Brooke has gone off the double agent deep end.
“I don’t think Emma’s the sort to break into my phone and read the messages—”
“Shut up and let me think.” Goddamn I’ll be glad when this is over. I’d love to tell her to go to hell, but she’s still dangling Emma as a possibility, so I bite my tongue. “As soon as we’re all in our rooms after the party, call her from your room phone. Tell her you left your cell in her room, and ask her if she can bring it down the hall to your room, because you aren’t feeling well. When you hang up with her, call my cell. Be ready to come out and handle her. Think you can do that?”
“Yeah, sure, I can handle her. What exactly am I going to be handling?”
“I don’t know. I have to think. Just be ready. When I hang up, give it a few seconds and then come into the hallway and find her.”
*** *** ***
GRAHAM
I fly into LA with Tim Warner—Mr. Bennet in School Pride—who also lives in New York. We discuss future projects and chat about Reid—specifically, Reid and Emma’s fake relationship. I find myself drumming the arm of the seat and not making eye contact when he mentions that they’re cute together.
“Is something wrong?” Tim says with a small tilt of his head.
“Um, no.” I try to appear confused by the question, shaking my head and giving a small shrug.
“Humph.” He’s not falling for it. “Graham, I was a g*y boy in Alabama in the early eighties. In the interest of saving my own ass, I learned how to be enigmatic, and how to outright fib, so I know it when I see it. You have the mysterious part down, but son, you can’t lie worth a crap. Confession is good for the soul, I hear. So, what’s got you coming out of your skin?”
Like Brooke, he has no accent. “You don’t sound like you’re from Alabama,” I hedge.
He shrugs. “I shot off to New York when I was seventeen, determined to separate myself from my past in every possible way. A good thing overall, but also a little tragic. But we’re not talking about me. We’re talking about you. Since we have a five-hour flight ahead of us, you might as well start talking.” He raises an eyebrow. “I’ll wear you down eventually.”
I sigh, conceding defeat. “Have you ever had to pretend to be in a relationship with a costar, because production wanted you to?”
He gives me a pointed look. “No, but I’ve certainly had to pretend not to be in a relationship with a costar because production didn’t want me to.”
I stare at my hands. “Yeah? Well, me too. Though production doesn’t actually know about it. It’s more an unspoken clause, under the edict that Emma and Reid look involved.”
“I thought they were? They had a tiff or something—”
“No, they broke up last fall.”
We both accept coffee service and a warm cookie from the flight attendant. Say what you will—flying first class is a shocking illustration of dissimilarity between the privileged and the non-privileged.

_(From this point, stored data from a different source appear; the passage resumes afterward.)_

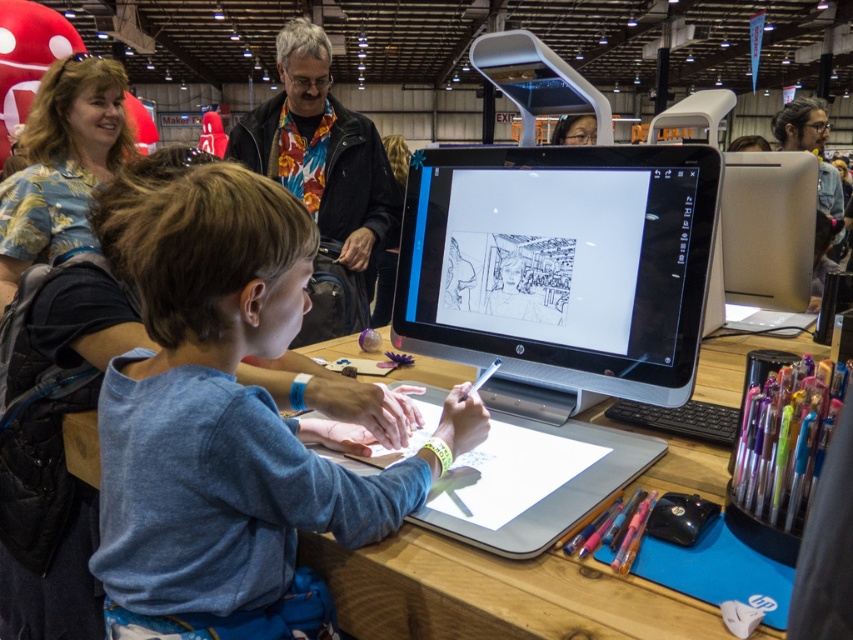 Can you confirm if blue cotton shirt at center is smaller than blue floral shirt at upper left?

Yes, blue cotton shirt at center is smaller than blue floral shirt at upper left.

In the scene shown: Is the position of blue cotton shirt at center more distant than that of blue floral shirt at upper left?

No.

At what (x,y) coordinates should I click in order to perform the action: click on blue cotton shirt at center. Please return your answer as a coordinate pair (x, y). This screenshot has width=853, height=640. Looking at the image, I should click on (229, 416).

Who is higher up, satin silver monitor at center or blue floral shirt at upper left?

While Tim and I will enjoy a catered meal, several snacks, hot towels and all the attention we could want, hundreds of people in the back of the plane are lucky to get a bag of pretzels and a can of soda.
“Ah… Well, as my g*ydar is going pbbbt where you’re concerned, I’m guessing your secret lover is Emma, not Reid. For how long is this edict in place?”
I chuckle at the mere thought of Reid and me in a relationship, but my blood runs molten at the notion of Emma as my lover. “Uh, yes, Emma. And until after the release.”
“The premiere is tonight, and the release is Friday—that’s only two days away! What’s with the mopey puppy face?”
I run a hand through my hair. Gay or not, Tim is a guy. “I can’t stand watching the two of them pretend. Maybe because they did have a thing going last fall—I keep imagining them together, which is senseless and asinine. But it’s driving me nuts. I’ve never felt like this.”